Июньские травы

Юлия Бутакова
               
               
                Эту тропу я знала давно. Дом, который мы строили уже год, находился неподалёку от городка, но нужно было каждый раз добираться по лесу, а это была уже настоящая тайга. Раньше близ жилых домов встречались рыси, дороги перебегали олени, лисы, нередко грибники встречали отпечатки медвежьих лап, но теперь, кроме весёлых белок, глухарей и коз, никто не рисковал подходить близко к жилью. Видимо, в лесу хватало своего пропитания, и люди и дикие животные могли жить в согласии друг с другом и природой. Семь километров я проходила быстро; в грибной год успевала набрать полные карманы крошечных, толстоногих, с веснушками на исподе шляпок, подберёзовиков, бархатных маслят, разноцветных сыроежек; в тёплые сентябрьские дни не забывала насобирать листьев и поздних цветов для школьного гербария – сыну в подмогу.

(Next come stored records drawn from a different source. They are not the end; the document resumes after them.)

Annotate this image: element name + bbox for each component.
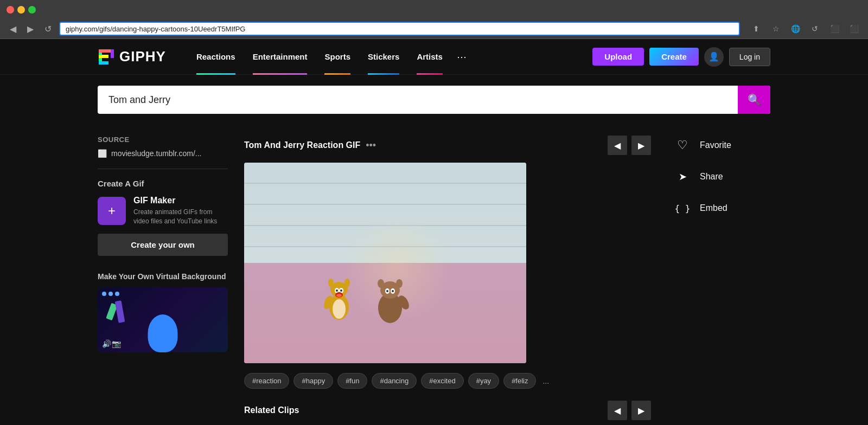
main-content: Source ⬜ moviesludge.tumblr.com/... Crea… bbox=[0, 136, 868, 420]
extension-btn-3[interactable]: ⬛ bbox=[827, 21, 842, 36]
favorite-icon: ♡ bbox=[673, 136, 692, 155]
virtual-bg-card[interactable]: 🔊 📷 bbox=[98, 287, 228, 352]
related-clips-arrows: ◀ ▶ bbox=[608, 401, 651, 420]
source-label: Source bbox=[98, 136, 228, 144]
logo-text: GIPHY bbox=[119, 48, 166, 65]
source-link[interactable]: ⬜ moviesludge.tumblr.com/... bbox=[98, 149, 228, 158]
nav-more-icon[interactable]: ⋯ bbox=[451, 51, 472, 63]
login-button[interactable]: Log in bbox=[729, 48, 770, 66]
svg-point-18 bbox=[344, 279, 350, 287]
virtual-bg-content: 🔊 📷 bbox=[98, 287, 228, 352]
nav-reactions[interactable]: Reactions bbox=[188, 39, 244, 75]
nav-artists[interactable]: Artists bbox=[408, 39, 451, 75]
right-action-sidebar: ♡ Favorite ➤ Share { } Embed bbox=[673, 136, 770, 230]
gif-main: Tom And Jerry Reaction GIF ••• ◀ ▶ bbox=[244, 136, 651, 420]
vb-audio-icon: 🔊 bbox=[102, 339, 111, 348]
gif-title-row: Tom And Jerry Reaction GIF ••• bbox=[244, 140, 376, 151]
vb-video-icon: 📷 bbox=[112, 339, 121, 348]
search-button[interactable]: 🔍 bbox=[738, 86, 770, 114]
fullscreen-window-btn[interactable] bbox=[28, 6, 36, 14]
refresh-button[interactable]: ↺ bbox=[41, 22, 55, 36]
svg-rect-3 bbox=[99, 61, 108, 65]
search-section: 🔍 bbox=[0, 75, 868, 125]
url-text: giphy.com/gifs/dancing-happy-cartoons-10… bbox=[66, 25, 245, 33]
nav-right: Upload Create 👤 Log in bbox=[592, 47, 770, 67]
create-button[interactable]: Create bbox=[649, 48, 699, 66]
bookmark-button[interactable]: ☆ bbox=[768, 21, 783, 36]
extension-btn-2[interactable]: ↺ bbox=[807, 21, 822, 36]
tag-reaction[interactable]: #reaction bbox=[244, 373, 289, 389]
svg-point-21 bbox=[336, 289, 338, 292]
nav-stickers[interactable]: Stickers bbox=[359, 39, 408, 75]
gif-maker-plus-icon: + bbox=[108, 203, 116, 218]
vb-dot-1 bbox=[102, 292, 106, 296]
next-gif-button[interactable]: ▶ bbox=[631, 136, 651, 155]
gif-and-right: Tom And Jerry Reaction GIF ••• ◀ ▶ bbox=[244, 136, 770, 420]
forward-button[interactable]: ▶ bbox=[24, 22, 37, 36]
search-icon: 🔍 bbox=[748, 93, 761, 106]
share-action[interactable]: ➤ Share bbox=[673, 167, 770, 186]
tag-feliz[interactable]: #feliz bbox=[503, 373, 536, 389]
virtual-bg-section: Make Your Own Virtual Background 🔊 📷 bbox=[98, 272, 228, 352]
close-window-btn[interactable] bbox=[7, 6, 14, 14]
tag-excited[interactable]: #excited bbox=[421, 373, 463, 389]
prev-gif-button[interactable]: ◀ bbox=[608, 136, 627, 155]
svg-point-12 bbox=[392, 290, 394, 292]
back-button[interactable]: ◀ bbox=[7, 22, 20, 36]
create-gif-label: Create A Gif bbox=[98, 179, 228, 188]
minimize-window-btn[interactable] bbox=[17, 6, 25, 14]
embed-icon: { } bbox=[673, 198, 692, 218]
giphy-logo-icon bbox=[98, 48, 115, 66]
vb-dot-3 bbox=[115, 292, 119, 296]
favorite-action[interactable]: ♡ Favorite bbox=[673, 136, 770, 155]
share-icon: ➤ bbox=[673, 167, 692, 186]
tags-more[interactable]: ... bbox=[540, 374, 551, 389]
create-own-button[interactable]: Create your own bbox=[98, 234, 228, 256]
wall-line-1 bbox=[244, 183, 526, 184]
wall-line-2 bbox=[244, 204, 526, 205]
share-label: Share bbox=[700, 172, 723, 182]
search-input[interactable] bbox=[98, 94, 738, 106]
svg-point-24 bbox=[336, 294, 342, 297]
nav-entertainment[interactable]: Entertainment bbox=[244, 39, 316, 75]
virtual-bg-title: Make Your Own Virtual Background bbox=[98, 272, 228, 281]
favorite-label: Favorite bbox=[700, 140, 731, 150]
menu-button[interactable]: ⬛ bbox=[846, 21, 861, 36]
gif-more-button[interactable]: ••• bbox=[366, 140, 376, 151]
gif-maker-info: GIF Maker Create animated GIFs from vide… bbox=[133, 196, 228, 226]
nav-links: Reactions Entertainment Sports Stickers … bbox=[188, 39, 592, 75]
search-bar: 🔍 bbox=[98, 86, 770, 114]
tag-yay[interactable]: #yay bbox=[468, 373, 499, 389]
vb-dot-2 bbox=[108, 292, 113, 296]
left-sidebar: Source ⬜ moviesludge.tumblr.com/... Crea… bbox=[98, 136, 228, 420]
svg-point-22 bbox=[340, 289, 342, 292]
address-bar[interactable]: giphy.com/gifs/dancing-happy-cartoons-10… bbox=[59, 22, 740, 36]
logo[interactable]: GIPHY bbox=[98, 48, 166, 66]
related-next-button[interactable]: ▶ bbox=[631, 401, 651, 420]
divider-1 bbox=[98, 169, 228, 169]
extension-btn-1[interactable]: 🌐 bbox=[788, 21, 803, 36]
tag-happy[interactable]: #happy bbox=[293, 373, 333, 389]
gif-nav-arrows: ◀ ▶ bbox=[608, 136, 651, 155]
gif-container bbox=[244, 163, 526, 363]
gif-maker-name: GIF Maker bbox=[133, 196, 228, 205]
gif-header: Tom And Jerry Reaction GIF ••• ◀ ▶ bbox=[244, 136, 651, 155]
browser-nav: ◀ ▶ ↺ giphy.com/gifs/dancing-happy-carto… bbox=[0, 20, 868, 39]
share-page-button[interactable]: ⬆ bbox=[749, 21, 764, 36]
gif-tags: #reaction #happy #fun #dancing #excited … bbox=[244, 373, 651, 389]
gif-title: Tom And Jerry Reaction GIF bbox=[244, 140, 360, 150]
embed-action[interactable]: { } Embed bbox=[673, 198, 770, 218]
nav-sports[interactable]: Sports bbox=[316, 39, 359, 75]
page-content: GIPHY Reactions Entertainment Sports Sti… bbox=[0, 39, 868, 425]
user-icon-button[interactable]: 👤 bbox=[704, 47, 724, 67]
traffic-lights bbox=[7, 6, 36, 14]
embed-label: Embed bbox=[700, 203, 727, 213]
svg-point-17 bbox=[328, 279, 334, 287]
tag-dancing[interactable]: #dancing bbox=[372, 373, 417, 389]
svg-rect-2 bbox=[111, 49, 114, 58]
upload-button[interactable]: Upload bbox=[592, 48, 644, 66]
svg-point-8 bbox=[396, 279, 403, 288]
tag-fun[interactable]: #fun bbox=[337, 373, 367, 389]
vb-shape-2 bbox=[115, 300, 125, 323]
related-prev-button[interactable]: ◀ bbox=[608, 401, 627, 420]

                В этот раз я не торопилась: в доме шли отделочные работы, а для этого была нанята лучшая в городе мастерица Маша, поэтому я могла не переживать за сроки и качество работы. На душе было легко от яркого, но не жаркого летнего солнца, мысли были настроены на лёгкий лад, и я уже загадывала, как в августе смогу поехать, наконец, к подруге на Кубань, увидеть долгожданное Азовское море, отдохнуть, как я не отдыхала уже давно. Рассеянное внимание не сразу взмахнуло мне красным флажком «стоп!», и я с разбегу наскочила на молодую женщину в сине-белом пёстром платье. Она открыто взглянула мне в лицо и села на поваленную осину:
-Устала. Перекурить, что ли?..
Она оказалась из людей того сорта, что, не вступая в разговор, способны затормозить тебя на бегу и заставить просто – вместе помолчать. Я кивнула ей и остановилась:
-Для грибов, вроде, рановато.
-Нет, не за грибами… Травы вот нужно нащипать, я зимой без неё – как без рук. – Она действительно достала из кармана тонкую сигарету и с удовольствием закурила. В свежем лесном воздухе аромат табака ощущался как древнее благородное благовоние. Я решила посидеть рядом - подруги мои жили далеко, с соседками было скучновато: всё разговоры о готовке да огороде, а тут – новый человек. Может, поболтаем ни о чём, всё развеемся чуть…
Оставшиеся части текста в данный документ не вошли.